Did you try installing recently? I see that the age of the pods is 99days old. Are you trying to update from a previous version? I suggest you try to use https://github.com/awslabs/kubeflow-manifests/releases/tag/v1.5.1-aws-b1.0.2 as it contains some bugfixes. I would attempt to delete the manifests then re-apply if this is the case.
@ryansteakley no i'm not trying to update it and yes it was installed 99 days ago, i didn't pay much attention to the status of the webhook back then, but i'm assuming that has been the status since then. Any idea if this can be related to the EKS firewall like that of GKE?
Would you consider, reinstalling with the latest tag of release of v1.5.1 many improvements have been made since v1.5.0. I haven't personally encountered this issue before, so am not sure if it would be related to the EKS firewall. @rrrkharse or @surajkota have you run into this before?
yes, i'll reinstall it next week but was wondering if there was a fix that would let me fix it than performing a full reinstall.
Do you have any steps I can take to reproduce this error? How did you originally install the manifests, are you using a private vpc ?
it was based on instructions provided here https://github.com/kubeflow/manifests/tree/v1.5-branch#install-individual-components
EKS nodes are in private VPC
@pthalasta can you also paste the complete spec, status and logs of the webhook pods? Which pod do you see the error you have pasted above?
Since you have a private VPC, I suspect this is an issue with the security group settings in your cluster.
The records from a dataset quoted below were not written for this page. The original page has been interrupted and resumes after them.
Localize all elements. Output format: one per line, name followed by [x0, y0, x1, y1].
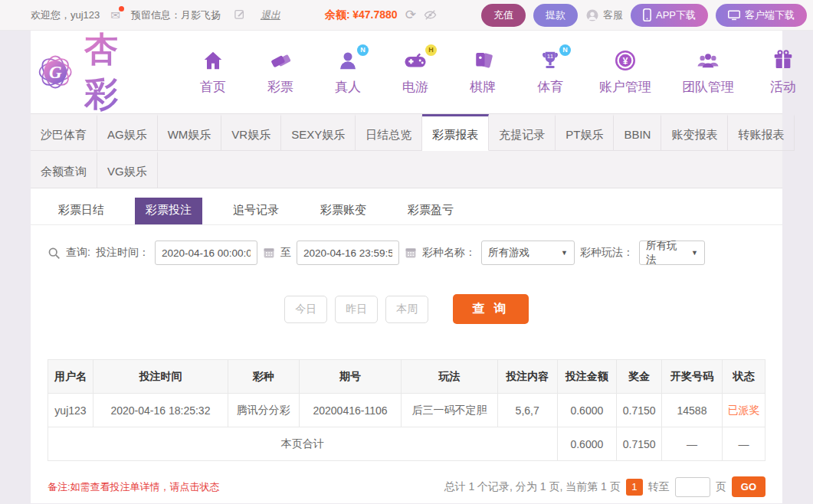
- summary-draw-numbers: —: [662, 427, 723, 461]
- cell-lottery: 腾讯分分彩: [228, 394, 299, 427]
- tab-vr[interactable]: VR娱乐: [221, 114, 281, 151]
- svg-text:G: G: [49, 63, 62, 82]
- end-time-input[interactable]: [297, 241, 399, 265]
- lottery-name-select[interactable]: 所有游戏 ▼: [481, 241, 575, 265]
- mail-icon[interactable]: ✉: [110, 8, 120, 22]
- col-issue: 期号: [299, 360, 402, 394]
- client-download-button[interactable]: 客户端下载: [716, 4, 807, 27]
- yesterday-button[interactable]: 昨日: [335, 296, 378, 323]
- nav-item-account[interactable]: ¥ 账户管理: [584, 49, 667, 96]
- home-icon: [202, 49, 225, 74]
- page-1-button[interactable]: 1: [626, 479, 643, 496]
- nav-item-home[interactable]: 首页: [179, 49, 247, 96]
- tab-account-change-report[interactable]: 账变报表: [661, 114, 728, 151]
- bets-table-area: 用户名 投注时间 彩种 期号 玩法 投注内容 投注金额 奖金 开奖号码 状态 y…: [31, 329, 782, 461]
- nav-label: 电游: [382, 78, 449, 96]
- subtab-lottery-daily[interactable]: 彩票日结: [48, 198, 115, 224]
- calendar-icon[interactable]: [263, 247, 275, 259]
- start-time-input[interactable]: [155, 241, 257, 265]
- cell-username: yuj123: [48, 394, 93, 427]
- nav-label: 团队管理: [667, 78, 749, 96]
- play-type-select[interactable]: 所有玩法 ▼: [639, 241, 705, 265]
- app-download-button[interactable]: APP下载: [631, 4, 708, 27]
- nav-badge-h: H: [425, 44, 437, 56]
- query-label: 查询:: [66, 246, 90, 260]
- calendar-icon[interactable]: [405, 247, 417, 259]
- main-nav: 首页 彩票 N 真人 H 电游: [179, 49, 813, 96]
- chevron-down-icon: ▼: [561, 249, 568, 257]
- report-tab-bar: 沙巴体育 AG娱乐 WM娱乐 VR娱乐 SEXY娱乐 日结总览 彩票报表 充提记…: [31, 113, 782, 188]
- content-wrapper: G 杏彩 首页 彩票 N 真人: [31, 31, 782, 503]
- tab-bbin[interactable]: BBIN: [614, 114, 661, 151]
- top-bar: 欢迎您，yuj123 ✉ 预留信息：月影飞扬 退出 余额: ¥47.7880 ⟳…: [0, 0, 813, 31]
- quick-filter-row: 今日 昨日 本周 查 询: [31, 277, 782, 329]
- this-week-button[interactable]: 本周: [385, 296, 428, 323]
- edit-icon[interactable]: [234, 8, 245, 21]
- search-icon: [48, 247, 61, 260]
- tab-pt[interactable]: PT娱乐: [556, 114, 614, 151]
- subtab-lottery-bets[interactable]: 彩票投注: [135, 198, 202, 224]
- hide-balance-icon[interactable]: [424, 9, 437, 21]
- tab-wm[interactable]: WM娱乐: [158, 114, 222, 151]
- nav-item-sports[interactable]: 11 N 体育: [516, 49, 584, 96]
- tab-saba-sports[interactable]: 沙巴体育: [31, 114, 97, 151]
- search-button[interactable]: 查 询: [453, 294, 528, 324]
- nav-badge-n: N: [559, 44, 571, 56]
- cell-prize: 0.7150: [617, 394, 662, 427]
- summary-label: 本页合计: [48, 427, 558, 461]
- refresh-balance-icon[interactable]: ⟳: [405, 8, 416, 21]
- go-button[interactable]: GO: [732, 476, 765, 497]
- cell-issue: 20200416-1106: [299, 394, 402, 427]
- monitor-icon: [728, 10, 740, 21]
- balance-value: ¥47.7880: [352, 8, 397, 21]
- subtab-lottery-profit[interactable]: 彩票盈亏: [397, 198, 464, 224]
- today-button[interactable]: 今日: [284, 296, 327, 323]
- customer-service-link[interactable]: 客服: [585, 8, 623, 22]
- nav-label: 棋牌: [449, 78, 516, 96]
- subtab-lottery-account-change[interactable]: 彩票账变: [310, 198, 377, 224]
- col-bet-time: 投注时间: [93, 360, 228, 394]
- nav-label: 真人: [314, 78, 382, 96]
- lottery-subtabs: 彩票日结 彩票投注 追号记录 彩票账变 彩票盈亏: [31, 188, 782, 225]
- tab-lottery-report[interactable]: 彩票报表: [422, 114, 489, 151]
- col-prize: 奖金: [617, 360, 662, 394]
- nav-label: 彩票: [247, 78, 314, 96]
- col-username: 用户名: [48, 360, 93, 394]
- brand-logo[interactable]: G 杏彩: [32, 27, 136, 117]
- tab-daily-summary[interactable]: 日结总览: [356, 114, 422, 151]
- pagination-summary: 总计 1 个记录, 分为 1 页, 当前第 1 页: [444, 480, 621, 494]
- nav-label: 体育: [516, 78, 584, 96]
- status-badge[interactable]: 已派奖: [722, 394, 765, 427]
- chevron-down-icon: ▼: [691, 249, 698, 257]
- subtab-chase-records[interactable]: 追号记录: [222, 198, 290, 224]
- tickets-icon: [269, 49, 292, 74]
- col-status: 状态: [722, 360, 765, 394]
- withdraw-button[interactable]: 提款: [533, 4, 578, 27]
- svg-text:¥: ¥: [623, 55, 628, 66]
- tab-sexy[interactable]: SEXY娱乐: [281, 114, 356, 151]
- tab-deposit-withdraw-records[interactable]: 充提记录: [489, 114, 556, 151]
- tab-vg[interactable]: VG娱乐: [97, 151, 158, 188]
- col-bet-amount: 投注金额: [557, 360, 617, 394]
- table-row: yuj123 2020-04-16 18:25:32 腾讯分分彩 2020041…: [48, 394, 765, 427]
- nav-item-promos[interactable]: 活动: [749, 49, 813, 96]
- footer-row: 备注:如需查看投注单详情，请点击状态 总计 1 个记录, 分为 1 页, 当前第…: [31, 461, 782, 497]
- nav-item-team[interactable]: 团队管理: [667, 49, 749, 96]
- cards-icon: [471, 49, 494, 74]
- tab-ag[interactable]: AG娱乐: [97, 114, 158, 151]
- logout-link[interactable]: 退出: [261, 8, 280, 22]
- tab-balance-query[interactable]: 余额查询: [31, 151, 97, 188]
- cell-play: 后三一码不定胆: [402, 394, 497, 427]
- col-draw-numbers: 开奖号码: [662, 360, 723, 394]
- lottery-name-value: 所有游戏: [488, 246, 529, 260]
- goto-page-input[interactable]: [675, 477, 710, 497]
- table-summary-row: 本页合计 0.6000 0.7150 — —: [48, 427, 765, 461]
- goto-label: 转至: [648, 480, 670, 494]
- nav-item-live[interactable]: N 真人: [314, 49, 382, 96]
- nav-item-chess[interactable]: 棋牌: [449, 49, 516, 96]
- deposit-button[interactable]: 充值: [481, 4, 526, 27]
- brand-name: 杏彩: [84, 27, 136, 117]
- tab-transfer-report[interactable]: 转账报表: [728, 114, 795, 151]
- nav-item-egames[interactable]: H 电游: [382, 49, 449, 96]
- nav-item-lottery[interactable]: 彩票: [247, 49, 314, 96]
Check what ports are allowed from cluster security group to nodegroup security group
@surajkota so the error that is see is from the output of k8 apiserver for cert-manager's webhook
$ kc get apiservice v1beta1.webhook.cert-manager.io -o yaml
apiVersion: apiregistration.k8s.io/v1
kind: APIService
metadata:
annotations:
cert-manager.io/inject-ca-from-secret: cert-manager/cert-manager-webhook-ca
kubectl.kubernetes.io/last-applied-configuration: |
{"apiVersion":"apiregistration.k8s.io/v1beta1","kind":"APIService","metadata":{"annotations":{"cert-manager.io/inject-ca-from-secret":"cert-manager/cert-manager-webhook-ca"},"labels":{"app":"webhook"},"name":"v1beta1.webhook.cert-manager.io"},"spec":{"group":"webhook.cert-manager.io","groupPriorityMinimum":1000,"service":{"name":"cert-manager-webhook","namespace":"cert-manager"},"version":"v1beta1","versionPriority":15}}
creationTimestamp: "2022-06-30T19:18:55Z"
labels:
app: webhook
name: v1beta1.webhook.cert-manager.io
resourceVersion: "323409080"
uid: <uuid>
spec:
caBundle: <cert>
group: webhook.cert-manager.io
groupPriorityMinimum: 1000
service:
name: cert-manager-webhook
namespace: cert-manager
port: 443
version: v1beta1
versionPriority: 15
status:
conditions:
- lastTransitionTime: "2022-06-30T19:18:55Z"
message: 'failing or missing response from https://<ip>:10251/apis/webhook.cert-manager.io/v1beta1:
bad status from https://<ip>:10251/apis/webhook.cert-manager.io/v1beta1:
404'
reason: FailedDiscoveryCheck
status: "False"
type: Available
@surajkota we have all ports and protocols allowed from the EKS/cluster SG to instance SG. Not sure, if there are any other checks that would allow us to debug further
@pthalasta any update from your side on this? Were you able to deploy 1.6.1 successfully?
@surajkota we are working on integrating the terraform scripts with our infrastructure scripts. Should have more update by end of next week.
@surajkota to confirm, does the terraform scripts provided within the repo deploy a new EKS cluster even if we already have a cluster? Can the deployment of EKS and other resources like VPC be made optional by setting any flags within the terraform scripts?
@surajkota closing the issue as this has been resolved with aws based manifest.